Sabtu, 06 Juni 2020 23:58

Kenapa sejumlah pemimpin barat tidak mau komentari tragedi diskriminasi ras di AS

Luar Negeri

Protes akibat tewasnya George Floyd, seorang warga Amerika Serikat (AS) keturunan Afrika sedang merebak di seluruh AS. Pada saat masyarakat internasional bersama-sama mengecam penyakit kronis diskriminasi ras di AS itu, sejumlah pemimpin negara-negara Barat yang selalu suka mengungkit “demokrasi” dan “HAM” itu kali ini malah bungkam dan tidak mau mengomentari hal itu.

Baru-baru ini, Perdana Menteri Kanada Justrin Trudeau ditanyakan apa sikapnya atas “pemimpin AS mengancam akan melawan pemrotes di dalam negerinya dengan kekuatan militer”, ia kelihatan canggung dan diam 22 detik, dan akhirnya tidak menjawab pertanyaan itu.
Perdana Menteri Inggris Boris Johnson pada seminggu sesudah peristiwa George Floyd baru memberikan komentarnya secara tidak langsung, ia mengatakan “tiada tanahnya di Inggris bagi rasisme dan kekerasan rasis”.

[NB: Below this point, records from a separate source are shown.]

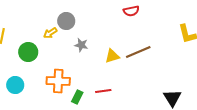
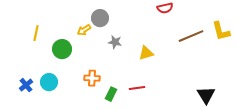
brown line: (138, 52) -> (191, 36), moved
orange cross: (58, 81) -> (92, 78), size x0.7

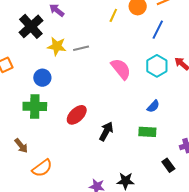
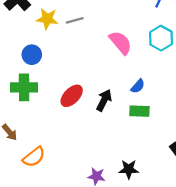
blue semicircle: (153, 106) -> (138, 86), moved
black arrow: (106, 131) -> (104, 100), moved
green rectangle: (147, 132) -> (139, 111), moved

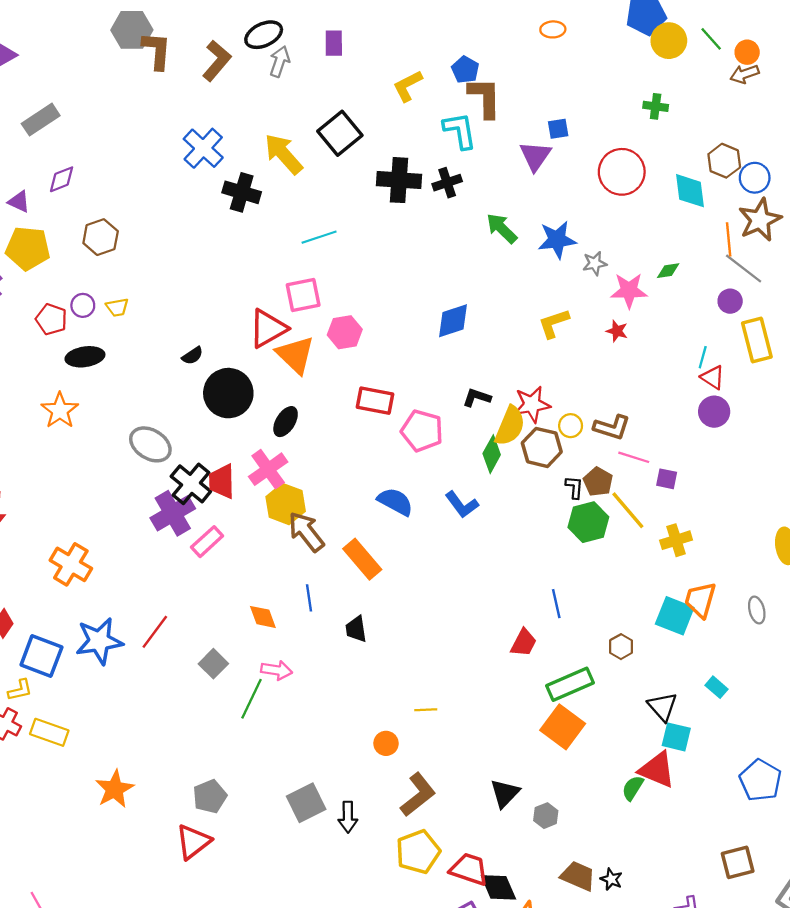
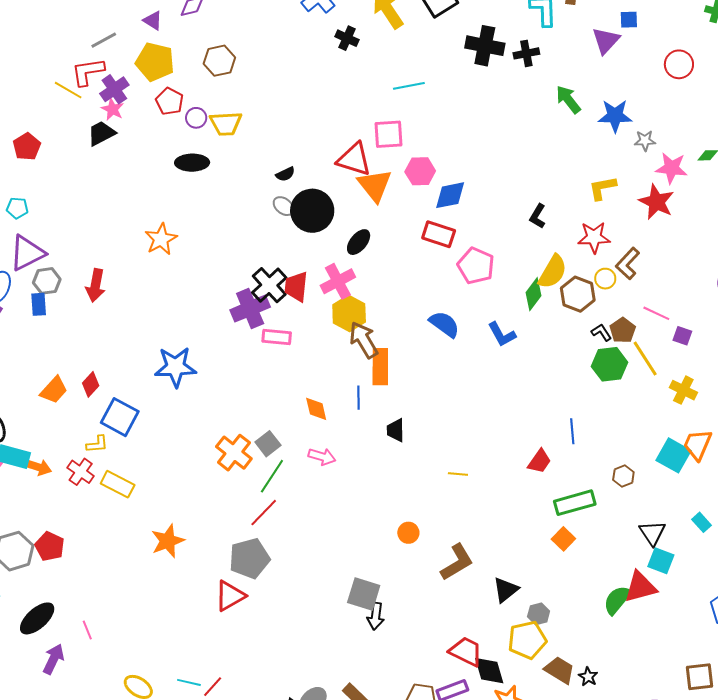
red circle: (622, 172) -> (679, 64), size x0.7
black cross: (242, 192) -> (347, 38), size x0.7
yellow trapezoid: (117, 307) -> (226, 124), size x1.6
red pentagon: (51, 319) -> (170, 101), moved
blue diamond: (453, 321) -> (450, 195), moved
red triangle: (268, 329) -> (354, 159), turned 39
red star: (617, 331) -> (656, 202), size x1.8
black L-shape: (477, 398) -> (538, 216), moved, turned -85
red star: (532, 404) -> (594, 237), moved
orange star: (60, 410) -> (161, 239), moved
brown L-shape: (612, 427) -> (628, 264), moved, turned 108
gray ellipse: (150, 444) -> (283, 206), moved, size x0.6
black L-shape: (574, 487) -> (601, 332), turned -45
yellow cross: (676, 540) -> (683, 390), turned 36
pink rectangle: (207, 542) -> (277, 337), turned 40
orange rectangle: (362, 559) -> (380, 367), moved, turned 33
orange cross: (71, 564) -> (234, 453), moved
red line: (155, 632) -> (264, 513), moved
blue star: (99, 641) -> (175, 367), moved
green line: (251, 699) -> (272, 476), moved
yellow line: (426, 710) -> (458, 474), moved
orange square: (563, 727) -> (563, 539), size x0.6
red triangle: (657, 770) -> (640, 587), turned -45
green semicircle: (633, 788) -> (617, 600), size x1.4
brown L-shape: (418, 795) -> (457, 562), moved
gray pentagon: (210, 797) -> (249, 558), size x1.4
gray square: (306, 803) -> (364, 594), moved, turned 36
black arrow: (348, 817) -> (376, 616), moved
yellow pentagon: (418, 852) -> (527, 640), moved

Sementara itu, Perdana Menteri Australia Scott Morrison juga mulai main Tai Chi mengenai masalah diskriminasi ras di AS, sehingga Pemimpin Partai The Australian Greens Adam Bandt mendesak Scott Morrison menanggapi “penampilan buruk” pemerintah AS itu.
Justru seperti komentar Sky News Australia pada hari Kamis lalu ($/6), “jika pemimpin negara lain mengusir pengunjuk rasa damai dengan gas air mata atau mengancam akan menggunakan kekuatan militer, jadi pemimpin negara lain pasti akan memberi komentar.” Namun, sejumlah pemimpin negara Barat malah membuta-tuli atas tindakan pemimpin AS yang sangat mengejutkan itu. Itu sangat kontras dengan kebiasaan mereka yang suka membicarakan masalah negara lain dengan panjang lebar.
Sebenarnya, sejumlah negara sudah terbiasa mengikuti AS, tidak berani dan juga tidak biasa melontarkan kata-kata yang keras.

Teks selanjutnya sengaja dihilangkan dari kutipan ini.